If you’re a freelancer, what would you say is the single most important factor when it comes to clients deciding whether or not to give you a project?

Having a great portfolio? A lot of experience? Being familiar with all the latest tools? Wrong.

Now don’t get me wrong, those all count for something. But the most important factor is trust.

A Question Of Trust

When a client is hiring you, they want to know that you can be trusted. Trusted to deliver high-quality work, trusted to meet deadlines, and above all trusted not to take their money and run.

Think back to the last time you had to pick between two pairs of shoes, order at the restaurant, or any similar situation when you had to make a choice.

In those situations, we do our best to persuade ourselves we’re picking the right option, and we look to any clues we can to help us feel good about our decision.

Understanding Client Fears

Similarly, when a client is looking to hire a designer, they want to know that they made the right decision, and your job is to help convince them that they did.

Clients are afraid they’ll pick an incompetent designer, that you’ll be the wrong person for the job, or even that you’ll try to scam them. Make these fears go away, and you’ll most likely get the job.

And once trust is there, the rest naturally falls into place. The first version of the project isn’t good enough? The client will trust that you’ll do better for the next one. Want to try a new, edgy look? The client will trust that you know what you’re doing. Missed a deadline? The client will trust that you had your reasons, and did your best.

Demonstrating Trustworthiness

Yet when I look at designer portfolios, very few of them are optimized to show trustworthiness. Every single designer I know will obsess over what font, color scheme, and layout to use for his personal portfolio site, often scrapping multiple versions before pushing out something.

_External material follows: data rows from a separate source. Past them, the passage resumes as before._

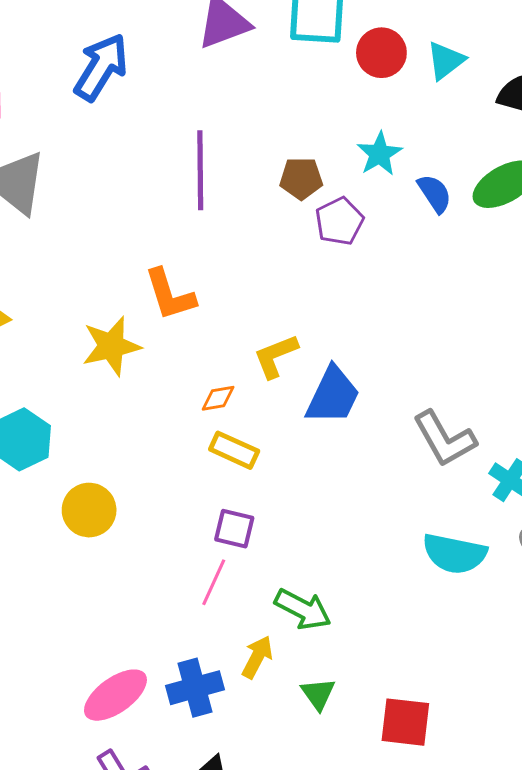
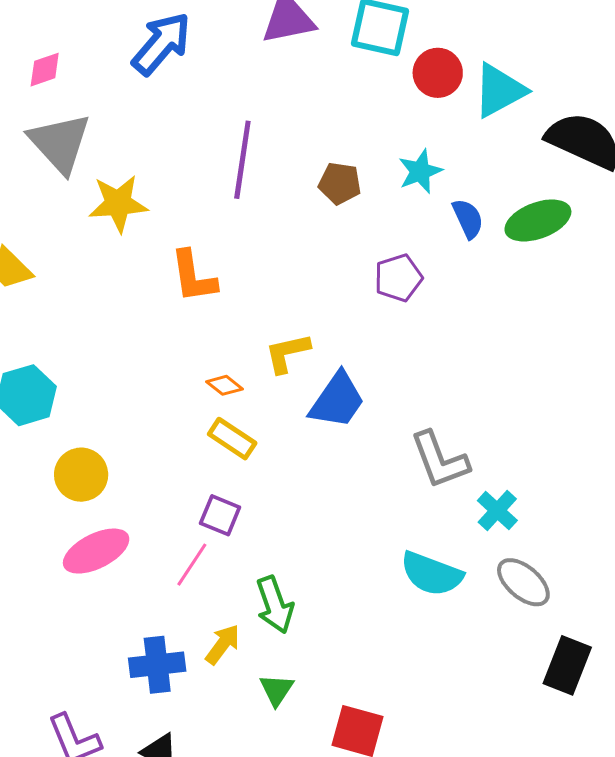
cyan triangle: (446, 61) -> (499, 90), size x1.4
purple pentagon: (339, 221) -> (398, 278), moved
yellow star: (111, 346) -> (118, 203), moved
orange diamond: (218, 398) -> (224, 385), turned 39
green arrow: (303, 609) -> (275, 605), turned 34
pink ellipse: (115, 695) -> (96, 551), moved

I’d be willing to bet that if even one tenth of that time was spent thinking about showing that clients can trust you, you’d probably get a lot more people contacting you.

So how do you communicate trust? Let’s take a look at a couple key elements.

Client Names

Your work itself is the first step to demonstrating you can be trusted. It shows that other companies have trusted you in the past, and hopefully that they were right to do so.

Just don’t forget to put the company name forward. A lot of designer organize their portfolio by type of work rather than by client. This is a missed opportunity, especially if any of your previous clients have some name recognition.

Zlatko Najdenovski’s portfolio features nice work, but hides client names until you hover on each thumbnail.

Testimonials

If your past clients were happy with your work, let them say so on your site.

I’ll tell you a secret right now: no client is going to say you made them a crappy logo, because that would be admitting their logo is crappy. So unless you were a complete jerk to work with, most clients will be happy to provide a glowing testimonial.

Erik Kennedy’s portfolio puts satisfied client’s testimonials forward.

While browsing through designer portfolios, I found very few of them who featured client quotes prominently, and I think that’s a mistake.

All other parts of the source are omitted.